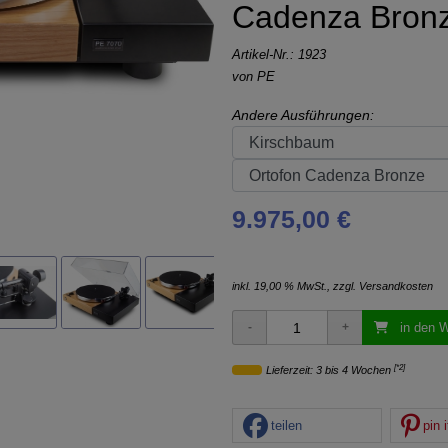
Cadenza Bron
Artikel-Nr.:
1923
von
PE
Andere Ausführungen:
9.975,00 €
inkl. 19,00 % MwSt., zzgl.
Versandkosten
in den 
[*2]
Lieferzeit: 3 bis 4 Wochen
teilen
pin i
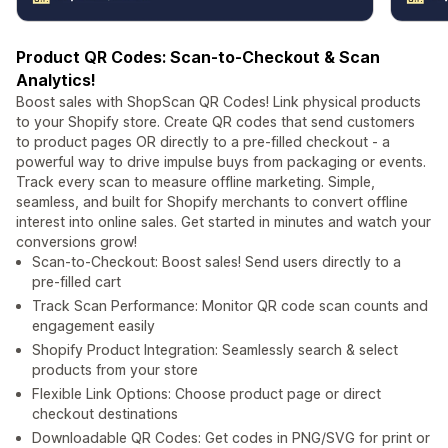
Product QR Codes: Scan-to-Checkout & Scan
Analytics!
Boost sales with ShopScan QR Codes! Link physical products
to your Shopify store. Create QR codes that send customers
to product pages OR directly to a pre-filled checkout - a
powerful way to drive impulse buys from packaging or events.
Track every scan to measure offline marketing. Simple,
seamless, and built for Shopify merchants to convert offline
interest into online sales. Get started in minutes and watch your
conversions grow!
Scan-to-Checkout: Boost sales! Send users directly to a
pre-filled cart
Track Scan Performance: Monitor QR code scan counts and
engagement easily
Shopify Product Integration: Seamlessly search & select
products from your store
Flexible Link Options: Choose product page or direct
checkout destinations
Downloadable QR Codes: Get codes in PNG/SVG for print or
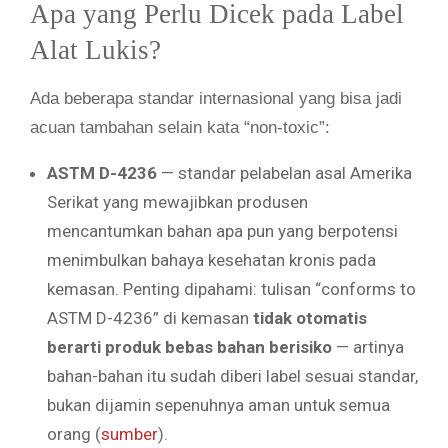
Apa yang Perlu Dicek pada Label
Alat Lukis?
Ada beberapa standar internasional yang bisa jadi
acuan tambahan selain kata “non-toxic”:
ASTM D-4236
— standar pelabelan asal Amerika
Serikat yang mewajibkan produsen
mencantumkan bahan apa pun yang berpotensi
menimbulkan bahaya kesehatan kronis pada
kemasan. Penting dipahami: tulisan “conforms to
ASTM D-4236” di kemasan
tidak otomatis
berarti produk bebas bahan berisiko
— artinya
bahan-bahan itu sudah diberi label sesuai standar,
bukan dijamin sepenuhnya aman untuk semua
orang (
sumber
).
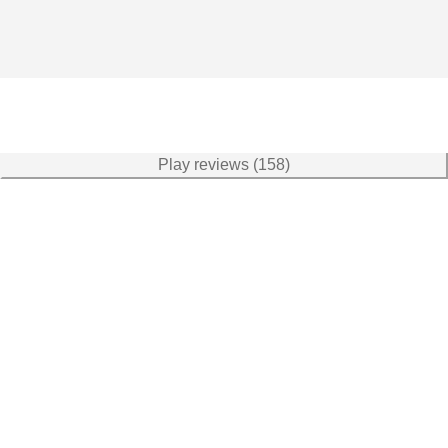
Play reviews (158)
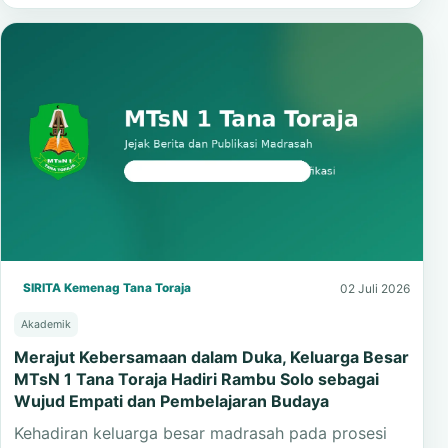
SIRITA Kemenag Tana Toraja
02 Juli 2026
Akademik
Merajut Kebersamaan dalam Duka, Keluarga Besar
MTsN 1 Tana Toraja Hadiri Rambu Solo sebagai
Wujud Empati dan Pembelajaran Budaya
Kehadiran keluarga besar madrasah pada prosesi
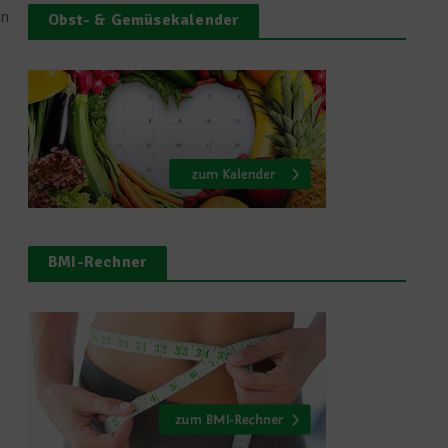
nn
Obst- & Gemüsekalender
BMI-Rechner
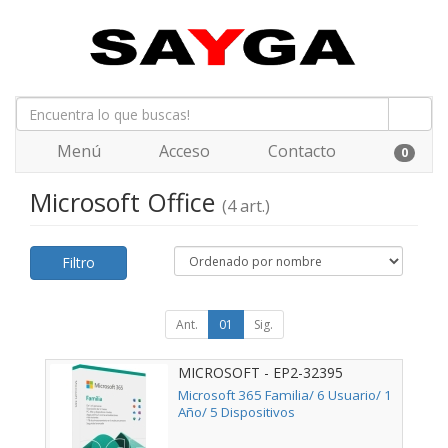
Menú
Acceso
Contacto
0
Microsoft Office
(4 art.)
Filtro
Ant.
01
Sig.
MICROSOFT - EP2-32395
Microsoft 365 Familia/ 6 Usuario/ 1
Año/ 5 Dispositivos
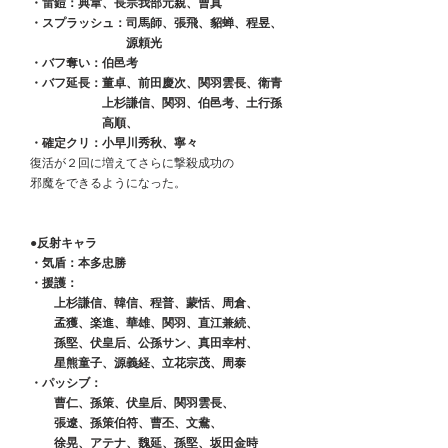
　・雷鎧：典韋、長宗我部元親、曹真
　・スプラッシュ：司馬師、張飛、貂蝉、程昱、
　　　　　　　　　源頼光
　・バフ奪い：伯邑考
　・バフ延長：董卓、前田慶次、関羽雲長、衛青
　　　　　　　上杉謙信、関羽、伯邑考、土行孫
　　　　　　　高順、
　・確定クリ：小早川秀秋、寧々
　復活が２回に増えてさらに撃殺成功の
　邪魔をできるようになった。
●反射キャラ
　・気盾：本多忠勝
　・援護：
　　　上杉謙信、韓信、程普、蒙恬、周倉、
　　　孟獲、楽進、華雄、関羽、直江兼続、
　　　孫堅、伏皇后、公孫サン、真田幸村、
　　　星熊童子、源義経、立花宗茂、周泰
　・パッシブ：
　　　曹仁、孫策、伏皇后、関羽雲長、
　　　張遼、孫策伯符、曹丕、文鴦、
　　　徐晃、アテナ、魏延、孫堅、坂田金時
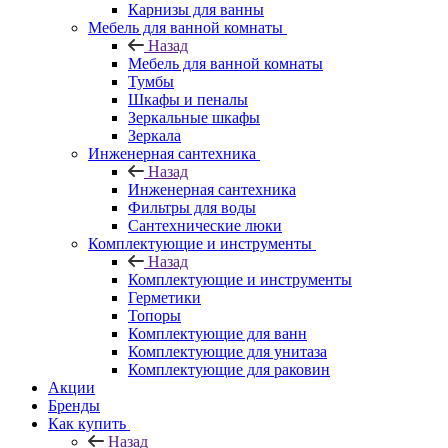
Карнизы для ванны
Мебель для ванной комнаты
Назад
Мебель для ванной комнаты
Тумбы
Шкафы и пеналы
Зеркальные шкафы
Зеркала
Инженерная сантехника
Назад
Инженерная сантехника
Фильтры для воды
Сантехнические люки
Комплектующие и инструменты
Назад
Комплектующие и инструменты
Герметики
Топоры
Комплектующие для ванн
Комплектующие для унитаза
Комплектующие для раковин
Акции
Бренды
Как купить
Назад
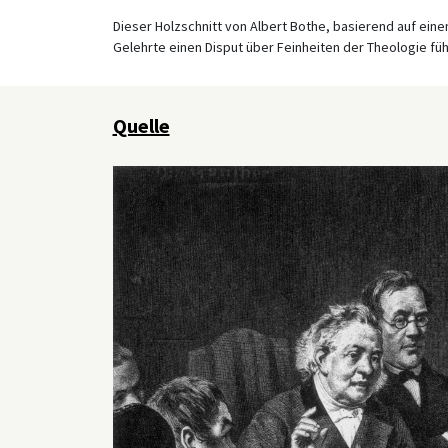
Dieser Holzschnitt von Albert Bothe, basierend auf ei
Gelehrte einen Disput über Feinheiten der Theologie füh
Quelle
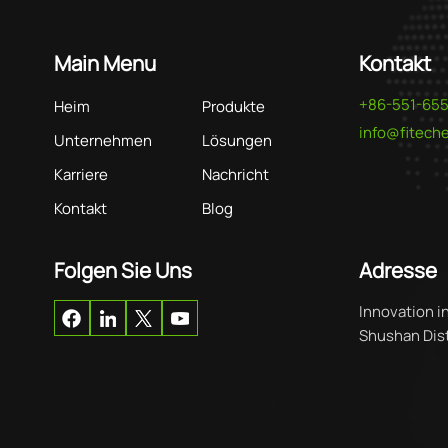
Main Menu
Kontakt
+86-551-65
Heim
Produkte
info@fitec
Unternehmen
Lösungen
Karriere
Nachricht
Kontakt
Blog
Folgen Sie Uns
Adresse
Innovation i
Shushan Distr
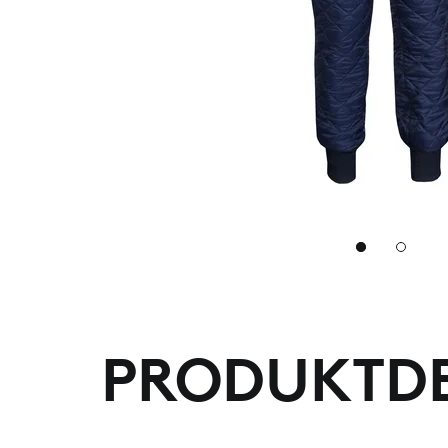
2
PRODUKTDE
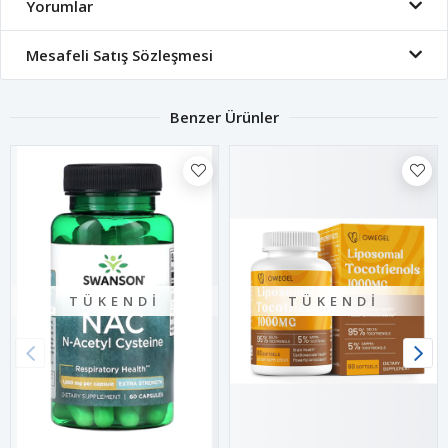
Yorumlar
Mesafeli Satış Sözleşmesi
Benzer Ürünler
TÜKENDI
TÜKENDI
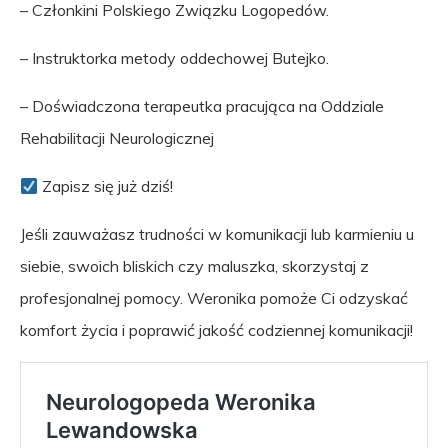
– Członkini Polskiego Związku Logopedów.
– Instruktorka metody oddechowej Butejko.
– Doświadczona terapeutka pracująca na Oddziale
Rehabilitacji Neurologicznej
Zapisz się już dziś!
Jeśli zauważasz trudności w komunikacji lub karmieniu u
siebie, swoich bliskich czy maluszka, skorzystaj z
profesjonalnej pomocy. Weronika pomoże Ci odzyskać
komfort życia i poprawić jakość codziennej komunikacji!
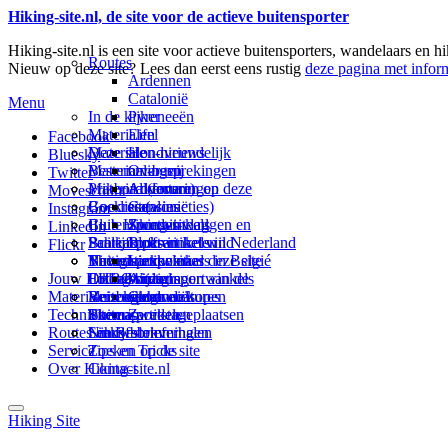
Hiking-site.nl, de site voor de actieve buitensporter
Hiking-site.nl is een site voor actieve buitensporters, wandelaars en h
Routes
Nieuw op deze site? Lees dan eerst eens rustig
deze pagina met inform
Ardennen
Catalonië
Menu
In de kijker
Pyreneeën
Materialen
Eifel
Facebook
Materialen-nieuws
Deze site
Hondvriendelijk
Bluesky
Materiaal-besprekingen
Bestemmingen
Over mij
Twitter
Prikbord (forum)
Materiaal-ervaringen
Andorra
Adverteren op deze
Movescount
Goodies (winacties)
Boekrecensies
Catalonië
site
Instagram
Club Hiking-site.nl
Buitensportwinkels
Zweden
Summit-vlaggen en
LinkedIn
Schrijfblok-artikelen
Buitensportwinkels in Nederland
Paalkamperen
Buffs in het wild
Flickr
Virtuele exposities
Buitensportwinkels in Belgié
Navigatie
Thema-artikelen
Linken naar deze site
Jouw Hiking-site.nl
Fotoalbums
Online buitensportwinkels
EHBO
Andorra
Wijzigingen aan de
Materialen: kiezen en kopen
Reisboekhandels
Verzorging
Buitensportvacatures
Catalonië
site
Technieken
Thema-artikelen
Buitensportstageplaatsen
Sitemap
Zweden
Routes en Bestemmingen
Schrijfblokverhalen
Links
Nieuwsbrief
Service
Tips en Tricks
Zoeken op de site
Over Hiking-site.nl
Contact
Hiking Site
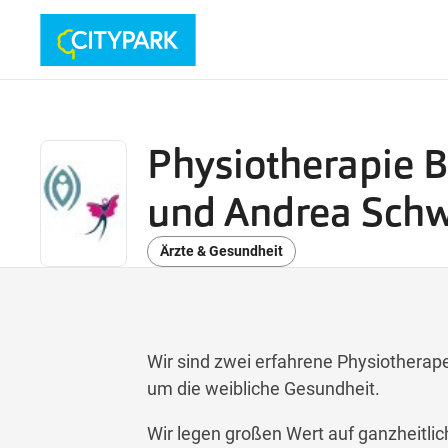
Physiotherapie B
und Andrea Sch
Ärzte & Gesundheit
Wir sind zwei erfahrene Physiothera
um die weibliche Gesundheit.
Wir legen großen Wert auf ganzheitli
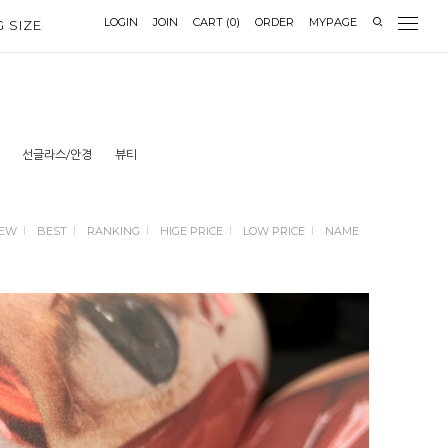
LOGIN
JOIN
CART
(
0
)
ORDER
MYPAGE
G SIZE
선글라스/안경
뷰티
EW
BEST
RANKING
HIGE PRICE
LOW PRICE
NAME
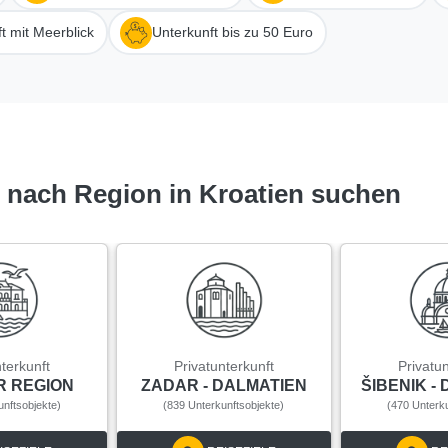
t mit Meerblick
Unterkunft bis zu 50 Euro
e nach Region in Kroatien suchen
nterkunft
Privatunterkunft
Privatun
R REGION
ZADAR - DALMATIEN
ŠIBENIK -
unftsobjekte)
(839 Unterkunftsobjekte)
(470 Unterku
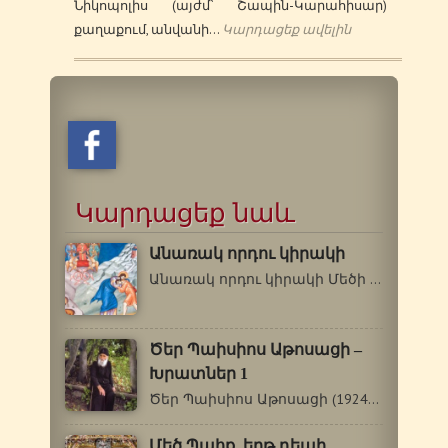
Նիկոպոլիս (այժմ` Շապին-Կարահիսար)
քաղաքում, անվանի…
Կարդացեք ավելին
Կարդացեք նաև
Անառակ որդու կիրակի
Անառակ որդու կիրակի Մեծի պահոց նախապատրաստական…
Ծեր Պաիսիոս Աթոսացի –
Խրատներ 1
Ծեր Պաիսիոս Աթոսացի (1924-1994) Խրատներ…
Մեծ Պահք. երթ դեպի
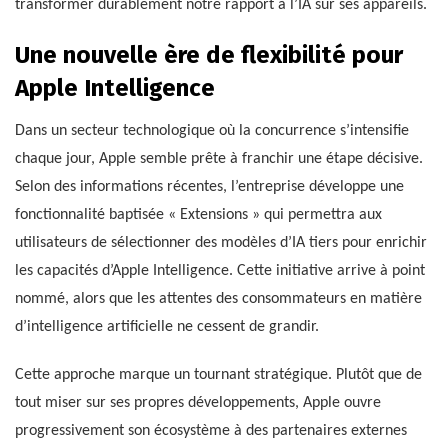
transformer durablement notre rapport à l’IA sur ses appareils.
Une nouvelle ère de flexibilité pour
Apple Intelligence
Dans un secteur technologique où la concurrence s’intensifie
chaque jour, Apple semble prête à franchir une étape décisive.
Selon des informations récentes, l’entreprise développe une
fonctionnalité baptisée « Extensions » qui permettra aux
utilisateurs de sélectionner des modèles d’IA tiers pour enrichir
les capacités d’Apple Intelligence. Cette initiative arrive à point
nommé, alors que les attentes des consommateurs en matière
d’intelligence artificielle ne cessent de grandir.
Cette approche marque un tournant stratégique. Plutôt que de
tout miser sur ses propres développements, Apple ouvre
progressivement son écosystème à des partenaires externes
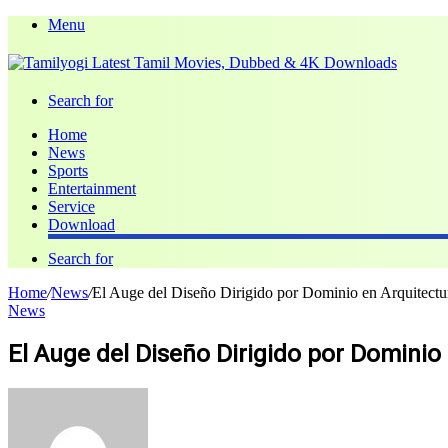
Menu
Search for
Home
News
Sports
Entertainment
Service
Download
Search for
Home
/
News
/
El Auge del Diseño Dirigido por Dominio en Arquitectu
News
El Auge del Diseño Dirigido por Domini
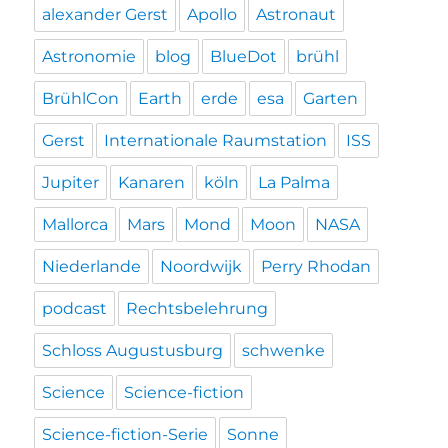
alexander Gerst
Apollo
Astronaut
Astronomie
blog
BlueDot
brühl
BrühlCon
Earth
erde
esa
Garten
Gerst
Internationale Raumstation
ISS
Jupiter
Kanaren
köln
La Palma
Mallorca
Mars
Mond
Moon
NASA
Niederlande
Noordwijk
Perry Rhodan
podcast
Rechtsbelehrung
Schloss Augustusburg
schwenke
Science
Science-fiction
Science-fiction-Serie
Sonne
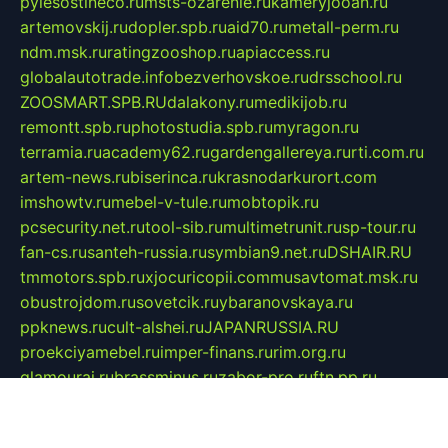
pylesostineco.ru
msts-ozarenie.ru
kameryjooan.ru
artemovskij.ru
dopler.spb.ru
aid70.ru
metall-perm.ru
ndm.msk.ru
ratingzooshop.ru
apiaccess.ru
globalautotrade.info
bezverhovskoe.ru
drsschool.ru
ZOOSMART.SPB.RU
dalakony.ru
medikijob.ru
remontt.spb.ru
photostudia.spb.ru
myragon.ru
terramia.ru
academy62.ru
gardengallereya.ru
rti.com.ru
artem-news.ru
biserinca.ru
krasnodarkurort.com
imshowtv.ru
mebel-v-tule.ru
mobtopik.ru
pcsecurity.net.ru
tool-sib.ru
multimetrunit.ru
sp-tour.ru
fan-cs.ru
santeh-russia.ru
symbian9.net.ru
DSHAIR.RU
tmmotors.spb.ru
xjocuricopii.com
musavtomat.msk.ru
obustrojdom.ru
sovetcik.ru
ybaranovskaya.ru
ppknews.ru
cult-alshei.ru
JAPANRUSSIA.RU
proekciyamebel.ru
imper-finans.ru
rim.org.ru
glamourai.ru
brassminus.ru
zabor-pro.ru
ftn.pp.ru
dorogoe58.ru
laimengpacker.ru
kuzova-zapchasti.ru
sageerp.ru
taxodrom.ru
dsrazvitie.ru
hardcity.net.ru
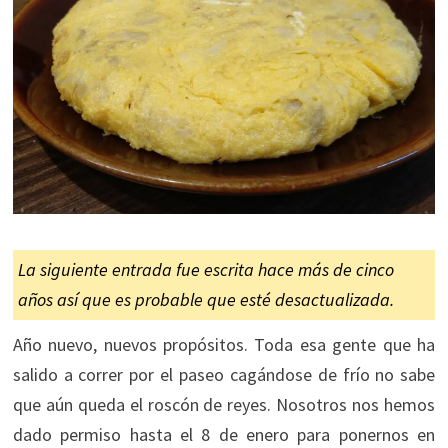
La siguiente entrada fue escrita hace más de cinco
años así que es probable que esté desactualizada.
Año nuevo, nuevos propósitos. Toda esa gente que ha
salido a correr por el paseo cagándose de frío no sabe
que aún queda el roscón de reyes. Nosotros nos hemos
dado permiso hasta el 8 de enero para ponernos en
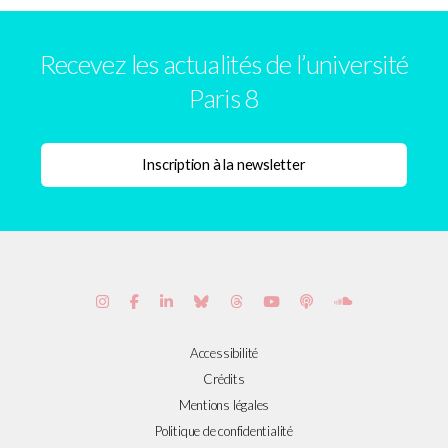
Recevez les actualités de l’université
Paris 8
Accessibilité
Crédits
Mentions légales
Politique de confidentialité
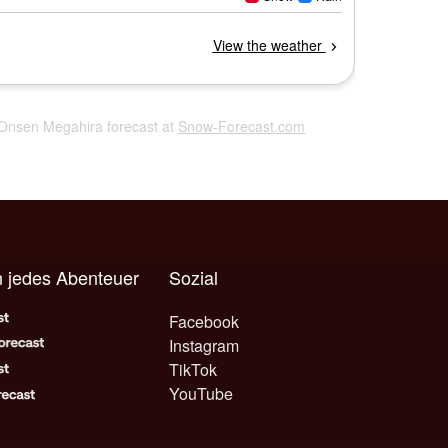
 Onsen Megahira forecast at
Snow-Forecast.com
 jedes Abenteuer
Sozial
Facebook
Instagram
TikTok
YouTube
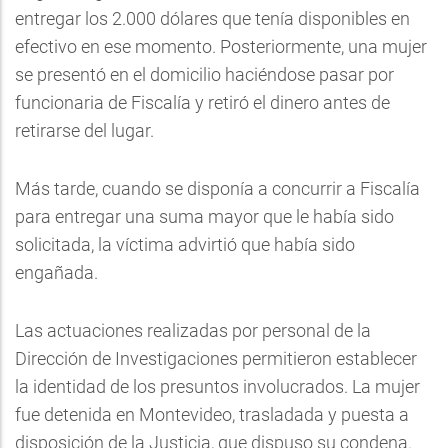
entregar los 2.000 dólares que tenía disponibles en
efectivo en ese momento. Posteriormente, una mujer
se presentó en el domicilio haciéndose pasar por
funcionaria de Fiscalía y retiró el dinero antes de
retirarse del lugar.
Más tarde, cuando se disponía a concurrir a Fiscalía
para entregar una suma mayor que le había sido
solicitada, la víctima advirtió que había sido
engañada.
Las actuaciones realizadas por personal de la
Dirección de Investigaciones permitieron establecer
la identidad de los presuntos involucrados. La mujer
fue detenida en Montevideo, trasladada y puesta a
disposición de la Justicia, que dispuso su condena.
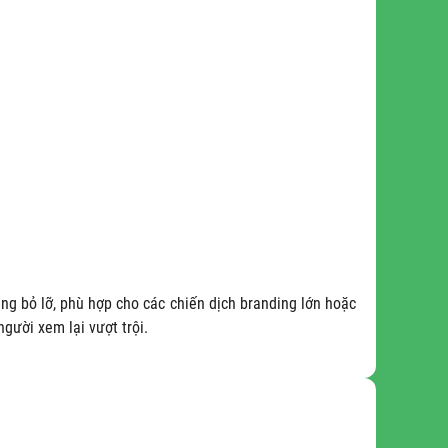
g bỏ lỡ, phù hợp cho các chiến dịch branding lớn hoặc
gười xem lại vượt trội.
####
== DIRECTIONS ==
Where a line in the material above holds "Պաիսիոս", copy that line.

== ANSWER BOX ==
Ծեր Պաիսիոս Աթոսացի –
Ծեր Պաիսիոս Աթոսացի (1924-1994) Խրատներ…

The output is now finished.